## [THE TASK]
Find where "Programas y Aplicaciones" appears in the records below, then return that line and every later line exactly, stopping only at the last line.

## [DATASET RECORDS]
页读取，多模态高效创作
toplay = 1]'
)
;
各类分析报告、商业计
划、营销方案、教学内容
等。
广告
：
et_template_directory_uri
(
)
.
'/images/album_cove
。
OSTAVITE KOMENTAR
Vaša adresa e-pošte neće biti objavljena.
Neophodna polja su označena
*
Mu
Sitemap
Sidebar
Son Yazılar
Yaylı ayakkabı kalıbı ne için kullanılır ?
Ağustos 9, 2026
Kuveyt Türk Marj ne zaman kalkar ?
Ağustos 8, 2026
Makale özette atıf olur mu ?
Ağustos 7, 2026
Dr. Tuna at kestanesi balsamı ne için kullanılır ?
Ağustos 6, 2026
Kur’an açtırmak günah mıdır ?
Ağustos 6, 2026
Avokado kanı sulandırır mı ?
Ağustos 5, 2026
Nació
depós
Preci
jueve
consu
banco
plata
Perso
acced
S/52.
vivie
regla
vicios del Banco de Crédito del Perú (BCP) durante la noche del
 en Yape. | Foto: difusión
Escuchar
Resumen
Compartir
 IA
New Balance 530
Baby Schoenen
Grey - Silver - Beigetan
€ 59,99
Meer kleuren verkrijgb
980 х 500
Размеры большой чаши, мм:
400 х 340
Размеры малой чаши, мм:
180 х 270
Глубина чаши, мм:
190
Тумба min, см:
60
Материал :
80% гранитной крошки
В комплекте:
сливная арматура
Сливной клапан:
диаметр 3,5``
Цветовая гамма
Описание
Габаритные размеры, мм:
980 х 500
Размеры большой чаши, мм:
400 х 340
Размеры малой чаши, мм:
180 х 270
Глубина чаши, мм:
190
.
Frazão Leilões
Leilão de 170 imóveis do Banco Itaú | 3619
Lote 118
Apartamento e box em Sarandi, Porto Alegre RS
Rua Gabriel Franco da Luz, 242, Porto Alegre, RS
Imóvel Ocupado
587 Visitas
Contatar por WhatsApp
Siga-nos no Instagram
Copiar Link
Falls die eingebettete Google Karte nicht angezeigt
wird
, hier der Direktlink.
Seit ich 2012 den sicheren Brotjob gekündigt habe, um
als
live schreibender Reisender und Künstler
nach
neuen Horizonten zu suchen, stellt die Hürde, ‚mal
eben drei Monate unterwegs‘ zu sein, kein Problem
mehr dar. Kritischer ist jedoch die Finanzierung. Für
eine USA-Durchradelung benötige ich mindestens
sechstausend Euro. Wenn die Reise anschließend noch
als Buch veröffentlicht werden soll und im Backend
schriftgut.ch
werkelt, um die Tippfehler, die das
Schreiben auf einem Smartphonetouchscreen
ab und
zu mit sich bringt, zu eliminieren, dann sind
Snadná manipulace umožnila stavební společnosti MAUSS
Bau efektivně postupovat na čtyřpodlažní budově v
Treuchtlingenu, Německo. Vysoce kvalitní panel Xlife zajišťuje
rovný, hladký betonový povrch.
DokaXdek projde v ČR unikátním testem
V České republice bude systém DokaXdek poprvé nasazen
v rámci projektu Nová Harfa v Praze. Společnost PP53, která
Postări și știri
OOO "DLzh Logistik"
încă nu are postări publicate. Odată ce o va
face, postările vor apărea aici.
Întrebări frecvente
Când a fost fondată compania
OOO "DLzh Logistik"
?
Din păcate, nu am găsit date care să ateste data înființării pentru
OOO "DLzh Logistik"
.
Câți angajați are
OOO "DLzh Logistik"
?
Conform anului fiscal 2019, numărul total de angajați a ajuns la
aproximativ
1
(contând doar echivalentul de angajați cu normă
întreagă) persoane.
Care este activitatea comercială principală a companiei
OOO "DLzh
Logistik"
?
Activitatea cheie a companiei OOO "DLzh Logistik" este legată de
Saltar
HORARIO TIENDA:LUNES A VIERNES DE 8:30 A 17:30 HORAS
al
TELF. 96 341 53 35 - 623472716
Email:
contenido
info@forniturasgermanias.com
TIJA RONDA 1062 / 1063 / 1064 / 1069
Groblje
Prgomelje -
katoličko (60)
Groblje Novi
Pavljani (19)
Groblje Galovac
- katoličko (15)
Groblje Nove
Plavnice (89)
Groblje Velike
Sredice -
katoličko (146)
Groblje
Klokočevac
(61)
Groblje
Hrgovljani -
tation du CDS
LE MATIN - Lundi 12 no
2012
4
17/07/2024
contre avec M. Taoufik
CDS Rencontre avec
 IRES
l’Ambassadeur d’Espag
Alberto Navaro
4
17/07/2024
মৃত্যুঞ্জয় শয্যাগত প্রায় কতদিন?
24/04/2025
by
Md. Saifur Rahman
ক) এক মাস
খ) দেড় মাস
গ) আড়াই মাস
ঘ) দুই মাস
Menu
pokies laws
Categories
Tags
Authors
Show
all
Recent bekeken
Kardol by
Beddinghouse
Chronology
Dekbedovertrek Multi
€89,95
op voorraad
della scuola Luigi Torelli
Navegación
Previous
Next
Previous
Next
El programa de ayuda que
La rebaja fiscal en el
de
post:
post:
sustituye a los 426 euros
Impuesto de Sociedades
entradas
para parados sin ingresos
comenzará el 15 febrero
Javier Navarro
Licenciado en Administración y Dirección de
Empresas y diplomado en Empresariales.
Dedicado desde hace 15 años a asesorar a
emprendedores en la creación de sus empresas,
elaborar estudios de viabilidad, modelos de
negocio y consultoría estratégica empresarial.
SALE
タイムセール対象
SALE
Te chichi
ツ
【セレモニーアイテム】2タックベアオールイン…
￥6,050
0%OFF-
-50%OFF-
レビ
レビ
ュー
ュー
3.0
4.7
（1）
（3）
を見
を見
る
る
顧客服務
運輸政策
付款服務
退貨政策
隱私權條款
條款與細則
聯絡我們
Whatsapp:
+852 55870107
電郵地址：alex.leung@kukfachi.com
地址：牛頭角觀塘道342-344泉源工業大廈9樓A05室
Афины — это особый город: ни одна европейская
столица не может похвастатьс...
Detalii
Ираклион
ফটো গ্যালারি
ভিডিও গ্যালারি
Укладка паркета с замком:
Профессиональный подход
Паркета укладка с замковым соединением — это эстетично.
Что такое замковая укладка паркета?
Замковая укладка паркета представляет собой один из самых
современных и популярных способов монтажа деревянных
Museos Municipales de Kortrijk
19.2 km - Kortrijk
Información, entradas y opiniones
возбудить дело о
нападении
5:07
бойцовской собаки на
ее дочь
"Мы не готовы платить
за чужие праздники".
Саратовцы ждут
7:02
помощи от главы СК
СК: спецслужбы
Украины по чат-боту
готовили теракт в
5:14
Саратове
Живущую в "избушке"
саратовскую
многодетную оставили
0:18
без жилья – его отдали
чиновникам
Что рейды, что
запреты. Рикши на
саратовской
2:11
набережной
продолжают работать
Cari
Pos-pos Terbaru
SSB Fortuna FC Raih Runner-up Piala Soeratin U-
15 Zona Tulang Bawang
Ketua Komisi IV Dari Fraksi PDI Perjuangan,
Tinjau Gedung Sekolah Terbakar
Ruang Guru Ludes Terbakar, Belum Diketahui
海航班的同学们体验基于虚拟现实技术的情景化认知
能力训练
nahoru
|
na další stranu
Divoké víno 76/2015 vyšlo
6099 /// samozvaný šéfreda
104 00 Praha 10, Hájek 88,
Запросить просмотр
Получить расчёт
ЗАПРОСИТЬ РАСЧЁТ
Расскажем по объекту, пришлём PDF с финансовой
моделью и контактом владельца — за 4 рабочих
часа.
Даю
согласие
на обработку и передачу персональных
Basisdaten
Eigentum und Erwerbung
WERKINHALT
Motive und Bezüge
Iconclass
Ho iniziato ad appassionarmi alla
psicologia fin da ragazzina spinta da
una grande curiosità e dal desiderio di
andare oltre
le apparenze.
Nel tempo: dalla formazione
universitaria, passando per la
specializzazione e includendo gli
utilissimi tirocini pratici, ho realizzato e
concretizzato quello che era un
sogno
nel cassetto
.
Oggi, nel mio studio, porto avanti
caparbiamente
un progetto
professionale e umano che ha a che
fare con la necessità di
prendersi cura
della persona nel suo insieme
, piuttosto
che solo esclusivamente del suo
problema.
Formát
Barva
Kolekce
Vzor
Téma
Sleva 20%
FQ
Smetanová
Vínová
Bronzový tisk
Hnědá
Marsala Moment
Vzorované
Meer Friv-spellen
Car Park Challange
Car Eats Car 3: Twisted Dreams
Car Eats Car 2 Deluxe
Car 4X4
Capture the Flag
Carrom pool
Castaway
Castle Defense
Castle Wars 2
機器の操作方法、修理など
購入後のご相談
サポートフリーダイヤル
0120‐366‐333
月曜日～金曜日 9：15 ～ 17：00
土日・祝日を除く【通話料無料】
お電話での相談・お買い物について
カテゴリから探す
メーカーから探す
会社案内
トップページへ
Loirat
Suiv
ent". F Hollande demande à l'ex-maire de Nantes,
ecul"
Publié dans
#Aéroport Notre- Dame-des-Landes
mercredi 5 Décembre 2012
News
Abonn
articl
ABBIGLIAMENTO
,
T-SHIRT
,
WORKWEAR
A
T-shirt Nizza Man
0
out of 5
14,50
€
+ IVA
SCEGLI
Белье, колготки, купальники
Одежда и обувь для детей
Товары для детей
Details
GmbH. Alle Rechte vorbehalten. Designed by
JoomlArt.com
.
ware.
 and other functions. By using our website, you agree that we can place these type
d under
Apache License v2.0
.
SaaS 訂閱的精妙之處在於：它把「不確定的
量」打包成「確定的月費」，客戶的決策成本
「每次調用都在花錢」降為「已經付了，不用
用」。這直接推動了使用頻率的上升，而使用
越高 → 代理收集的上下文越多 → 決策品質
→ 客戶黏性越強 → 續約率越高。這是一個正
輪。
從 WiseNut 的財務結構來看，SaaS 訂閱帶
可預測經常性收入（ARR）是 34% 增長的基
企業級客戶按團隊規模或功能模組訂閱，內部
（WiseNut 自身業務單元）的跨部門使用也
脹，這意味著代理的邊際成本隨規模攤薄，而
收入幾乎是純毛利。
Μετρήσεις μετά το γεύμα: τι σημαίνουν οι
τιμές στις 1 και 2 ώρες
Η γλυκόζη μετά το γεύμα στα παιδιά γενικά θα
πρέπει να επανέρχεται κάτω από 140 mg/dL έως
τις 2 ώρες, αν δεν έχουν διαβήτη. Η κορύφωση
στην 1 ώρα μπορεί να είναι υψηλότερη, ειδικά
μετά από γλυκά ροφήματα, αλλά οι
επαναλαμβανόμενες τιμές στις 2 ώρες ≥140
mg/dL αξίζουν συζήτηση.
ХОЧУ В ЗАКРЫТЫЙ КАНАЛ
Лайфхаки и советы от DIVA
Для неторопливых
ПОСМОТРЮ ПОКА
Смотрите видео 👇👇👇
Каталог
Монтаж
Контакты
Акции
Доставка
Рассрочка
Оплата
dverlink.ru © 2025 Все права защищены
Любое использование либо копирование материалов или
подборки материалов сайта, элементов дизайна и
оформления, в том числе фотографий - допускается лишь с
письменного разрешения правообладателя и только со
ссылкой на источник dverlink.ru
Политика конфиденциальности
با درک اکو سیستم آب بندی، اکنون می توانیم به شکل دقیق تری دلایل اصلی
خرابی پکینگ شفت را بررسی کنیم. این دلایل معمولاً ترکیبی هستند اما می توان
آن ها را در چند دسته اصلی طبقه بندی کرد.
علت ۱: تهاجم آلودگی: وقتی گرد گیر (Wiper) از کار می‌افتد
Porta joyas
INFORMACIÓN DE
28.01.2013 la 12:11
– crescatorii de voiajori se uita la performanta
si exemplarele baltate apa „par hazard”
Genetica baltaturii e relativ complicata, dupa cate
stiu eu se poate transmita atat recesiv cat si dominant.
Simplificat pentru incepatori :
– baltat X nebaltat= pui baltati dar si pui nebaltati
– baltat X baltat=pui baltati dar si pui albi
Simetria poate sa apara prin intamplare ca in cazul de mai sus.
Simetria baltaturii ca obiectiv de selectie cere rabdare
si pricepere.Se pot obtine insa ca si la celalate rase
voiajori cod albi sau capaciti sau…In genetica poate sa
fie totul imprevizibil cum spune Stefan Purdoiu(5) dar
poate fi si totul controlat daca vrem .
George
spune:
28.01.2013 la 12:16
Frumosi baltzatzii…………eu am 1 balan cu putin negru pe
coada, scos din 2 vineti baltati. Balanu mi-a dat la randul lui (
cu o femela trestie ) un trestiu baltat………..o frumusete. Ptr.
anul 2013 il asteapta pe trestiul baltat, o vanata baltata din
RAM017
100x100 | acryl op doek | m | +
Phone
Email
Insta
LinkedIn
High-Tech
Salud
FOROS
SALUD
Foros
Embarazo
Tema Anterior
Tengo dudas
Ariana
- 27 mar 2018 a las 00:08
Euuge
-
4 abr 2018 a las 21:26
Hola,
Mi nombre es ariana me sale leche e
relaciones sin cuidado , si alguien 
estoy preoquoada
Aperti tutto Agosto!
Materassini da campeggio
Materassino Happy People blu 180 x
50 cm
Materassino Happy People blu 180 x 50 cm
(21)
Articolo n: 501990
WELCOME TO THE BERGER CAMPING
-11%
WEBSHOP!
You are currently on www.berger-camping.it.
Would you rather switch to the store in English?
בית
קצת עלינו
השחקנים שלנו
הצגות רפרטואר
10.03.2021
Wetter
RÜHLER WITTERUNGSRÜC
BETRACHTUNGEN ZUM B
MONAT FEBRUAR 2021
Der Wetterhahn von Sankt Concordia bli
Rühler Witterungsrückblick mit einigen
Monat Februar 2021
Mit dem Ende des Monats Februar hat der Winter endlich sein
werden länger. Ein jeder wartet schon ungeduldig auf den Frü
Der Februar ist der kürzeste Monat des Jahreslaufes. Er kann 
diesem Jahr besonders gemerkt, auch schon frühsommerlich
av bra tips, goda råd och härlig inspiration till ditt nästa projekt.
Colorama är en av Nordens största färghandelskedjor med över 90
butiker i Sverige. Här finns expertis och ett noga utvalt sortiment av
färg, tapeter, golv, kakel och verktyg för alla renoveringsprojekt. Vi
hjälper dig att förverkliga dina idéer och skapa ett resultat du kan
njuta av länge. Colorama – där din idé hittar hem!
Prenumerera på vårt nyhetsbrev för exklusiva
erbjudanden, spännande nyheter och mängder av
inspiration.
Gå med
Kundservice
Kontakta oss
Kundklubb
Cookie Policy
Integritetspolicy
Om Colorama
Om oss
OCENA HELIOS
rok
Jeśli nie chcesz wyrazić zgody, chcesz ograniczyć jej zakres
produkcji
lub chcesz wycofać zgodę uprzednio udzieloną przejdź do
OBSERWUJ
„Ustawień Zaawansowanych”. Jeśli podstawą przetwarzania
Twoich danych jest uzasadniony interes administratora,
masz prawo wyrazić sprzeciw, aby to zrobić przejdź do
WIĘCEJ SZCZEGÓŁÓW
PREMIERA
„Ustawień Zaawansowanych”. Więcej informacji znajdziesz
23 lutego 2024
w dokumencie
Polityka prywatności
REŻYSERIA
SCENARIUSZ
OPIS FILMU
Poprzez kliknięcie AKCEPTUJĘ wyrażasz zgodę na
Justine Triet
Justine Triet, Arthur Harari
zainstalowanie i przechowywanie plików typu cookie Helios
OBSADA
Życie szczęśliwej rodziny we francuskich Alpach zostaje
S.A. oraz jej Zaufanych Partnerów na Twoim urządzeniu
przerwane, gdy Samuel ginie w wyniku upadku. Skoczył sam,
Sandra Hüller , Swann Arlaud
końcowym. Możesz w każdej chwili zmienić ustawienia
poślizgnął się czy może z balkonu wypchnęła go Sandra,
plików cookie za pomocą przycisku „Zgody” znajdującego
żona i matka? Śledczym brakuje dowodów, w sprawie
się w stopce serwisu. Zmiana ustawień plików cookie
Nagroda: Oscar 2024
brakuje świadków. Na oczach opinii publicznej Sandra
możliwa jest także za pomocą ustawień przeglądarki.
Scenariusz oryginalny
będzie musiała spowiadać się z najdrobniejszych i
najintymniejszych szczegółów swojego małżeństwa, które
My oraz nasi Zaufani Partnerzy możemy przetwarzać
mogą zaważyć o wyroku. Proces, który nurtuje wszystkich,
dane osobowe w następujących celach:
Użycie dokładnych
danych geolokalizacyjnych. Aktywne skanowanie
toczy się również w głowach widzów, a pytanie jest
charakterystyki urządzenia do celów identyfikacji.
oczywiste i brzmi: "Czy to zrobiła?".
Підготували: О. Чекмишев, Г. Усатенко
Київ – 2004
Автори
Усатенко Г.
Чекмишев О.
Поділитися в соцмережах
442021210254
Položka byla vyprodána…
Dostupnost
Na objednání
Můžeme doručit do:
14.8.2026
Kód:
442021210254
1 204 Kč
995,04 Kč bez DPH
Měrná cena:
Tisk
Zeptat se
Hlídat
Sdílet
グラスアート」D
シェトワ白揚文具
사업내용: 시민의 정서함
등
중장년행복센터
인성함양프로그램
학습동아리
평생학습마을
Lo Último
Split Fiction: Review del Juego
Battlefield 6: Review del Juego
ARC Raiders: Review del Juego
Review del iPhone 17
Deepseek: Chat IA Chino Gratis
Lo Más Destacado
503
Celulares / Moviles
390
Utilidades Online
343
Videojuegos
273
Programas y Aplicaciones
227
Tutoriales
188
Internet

## [SOLVED EXERCISE]
Programas y Aplicaciones
227
Tutoriales
188
Internet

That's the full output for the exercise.